Saved data entries
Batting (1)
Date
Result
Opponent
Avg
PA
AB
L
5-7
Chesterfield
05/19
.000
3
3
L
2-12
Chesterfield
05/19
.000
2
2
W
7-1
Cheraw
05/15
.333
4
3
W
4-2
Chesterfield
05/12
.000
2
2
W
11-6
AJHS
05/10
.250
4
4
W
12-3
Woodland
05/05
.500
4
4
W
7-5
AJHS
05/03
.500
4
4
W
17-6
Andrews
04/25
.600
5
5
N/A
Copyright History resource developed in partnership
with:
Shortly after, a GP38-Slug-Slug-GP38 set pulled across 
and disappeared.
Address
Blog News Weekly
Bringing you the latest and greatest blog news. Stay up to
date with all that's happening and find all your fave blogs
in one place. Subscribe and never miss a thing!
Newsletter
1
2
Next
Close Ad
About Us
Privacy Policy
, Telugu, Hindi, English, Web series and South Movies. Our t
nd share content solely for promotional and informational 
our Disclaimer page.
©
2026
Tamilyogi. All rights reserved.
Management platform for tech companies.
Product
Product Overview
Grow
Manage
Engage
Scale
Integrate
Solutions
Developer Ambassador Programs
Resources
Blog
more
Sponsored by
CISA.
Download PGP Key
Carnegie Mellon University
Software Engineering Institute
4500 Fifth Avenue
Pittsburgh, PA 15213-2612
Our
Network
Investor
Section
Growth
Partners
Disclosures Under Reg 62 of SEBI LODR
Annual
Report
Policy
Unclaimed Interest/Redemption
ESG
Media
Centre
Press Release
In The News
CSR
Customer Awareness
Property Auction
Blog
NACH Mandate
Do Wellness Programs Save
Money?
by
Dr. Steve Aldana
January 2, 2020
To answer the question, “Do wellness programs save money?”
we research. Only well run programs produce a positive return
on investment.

=== Task instructions ===
Each record above should be output again exactly.

=== Answer for the task ===
Batting (1)
Date
Result
Opponent
Avg
PA
AB
L
5-7
Chesterfield
05/19
.000
3
3
L
2-12
Chesterfield
05/19
.000
2
2
W
7-1
Cheraw
05/15
.333
4
3
W
4-2
Chesterfield
05/12
.000
2
2
W
11-6
AJHS
05/10
.250
4
4
W
12-3
Woodland
05/05
.500
4
4
W
7-5
AJHS
05/03
.500
4
4
W
17-6
Andrews
04/25
.600
5
5
N/A
Copyright History resource developed in partnership
with:
Shortly after, a GP38-Slug-Slug-GP38 set pulled across 
and disappeared.
Address
Blog News Weekly
Bringing you the latest and greatest blog news. Stay up to
date with all that's happening and find all your fave blogs
in one place. Subscribe and never miss a thing!
Newsletter
1
2
Next
Close Ad
About Us
Privacy Policy
, Telugu, Hindi, English, Web series and South Movies. Our t
nd share content solely for promotional and informational 
our Disclaimer page.
©
2026
Tamilyogi. All rights reserved.
Management platform for tech companies.
Product
Product Overview
Grow
Manage
Engage
Scale
Integrate
Solutions
Developer Ambassador Programs
Resources
Blog
more
Sponsored by
CISA.
Download PGP Key
Carnegie Mellon University
Software Engineering Institute
4500 Fifth Avenue
Pittsburgh, PA 15213-2612
Our
Network
Investor
Section
Growth
Partners
Disclosures Under Reg 62 of SEBI LODR
Annual
Report
Policy
Unclaimed Interest/Redemption
ESG
Media
Centre
Press Release
In The News
CSR
Customer Awareness
Property Auction
Blog
NACH Mandate
Do Wellness Programs Save
Money?
by
Dr. Steve Aldana
January 2, 2020
To answer the question, “Do wellness programs save money?”
we research. Only well run programs produce a positive return
on investment.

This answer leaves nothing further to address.